Dealing with the grief alone can be overwhelming. Caregivers essentially lose their loved one twice, once when they realize the person they knew no longer exists, and again when their body dies. HopeWest can provide grief support and respite care, but people are welcome to share their feelings at the meetings. "People can talk about whatever they want," said Deegan. "That two hours is huge."
Deegan is seeking guest speakers for the meetings. He wants caregivers to have information about other issues, like end-of-life decisions, powers of attorney and protecting of assets. If legal protections aren't in place, they may have to go through the courts. "If it's dealt with ahead of time, it's much easier."
Now that the organization is a year old it's eligible to be listed in "Colorado 2-1-1," a referral system connecting people to a wide range of community services throughout the state via phone, website or app.
Meeting attendance numbers are increasing.

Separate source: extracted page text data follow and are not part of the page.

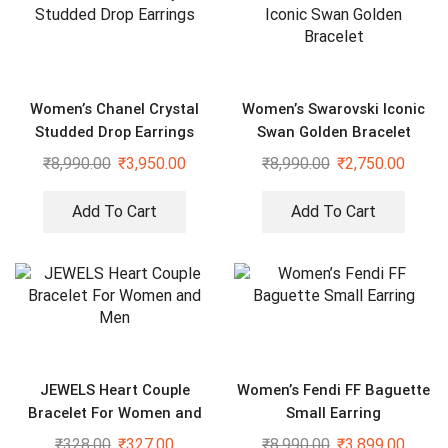
Women’s Chanel Crystal
Women’s Swarovski Iconic
Studded Drop Earrings
Swan Golden Bracelet
₹
8,990.00
₹
3,950.00
₹
8,990.00
₹
2,750.00
Add To Cart
Add To Cart
JEWELS Heart Couple
Women’s Fendi FF Baguette
Bracelet For Women and
Small Earring
Men
₹
328.00
₹
327.00
₹
8,990.00
₹
3,899.00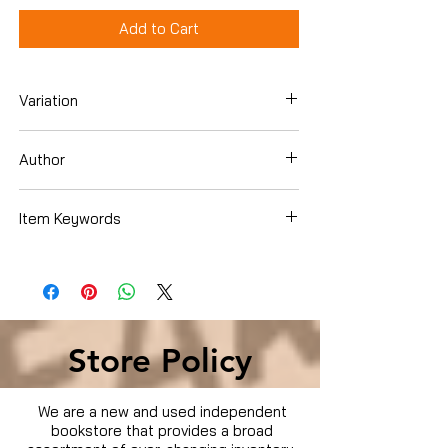
Add to Cart
Variation
DVD
Author
Burt Reynolds
Item Keywords
Condition is Used
Store Policy
We are a new and used independent
bookstore that provides a broad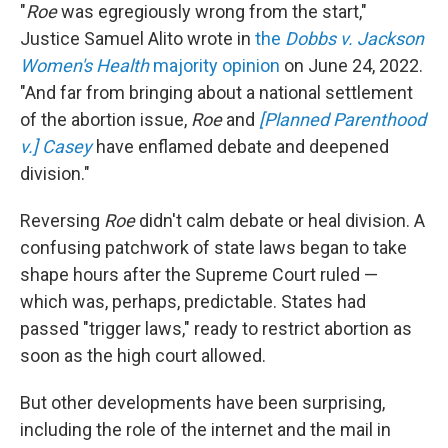
"
Roe
was egregiously wrong from the start,"
Justice Samuel Alito wrote in
the
Dobbs v. Jackson
Women's Health
majority opinion
on June 24, 2022.
"And far from bringing about a national settlement
of the abortion issue,
Roe
and
[Planned Parenthood
v.] Casey
have enflamed debate and deepened
division."
Reversing
Roe
didn't calm debate or heal division. A
confusing patchwork of state laws began to take
shape hours after the Supreme Court ruled —
which was, perhaps, predictable. States had
passed "trigger laws," ready to restrict abortion as
soon as the high court allowed.
But other developments have been surprising,
including the role of the internet and the mail in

After a year of empty chairs in Cedaredge, people are just starting to regularly attend, he said. He would like to see more people from the North Fork area at the meetings.
Early signs of Alzheimer's can be difficult to detect. Even as warning signs appear, the person may not know they are changing and may even compensate, often unwittingly, for those changes. If uncertain, people are welcome to attend a meeting and ask questions. That may help them make more sense of what they are experiencing, said Deegan. The Alzheimer's Association also offers simple memory tests that can detect early signs of the disease. If they believe the symptoms are more serious, they should contact their doctor.
There is no cure for Alzheimer's, but if it's caught early, medications can add a few years of life, said Deegan. Given today's research, he believes science is on the edge of curing, stopping or even reversing Alzheimer's.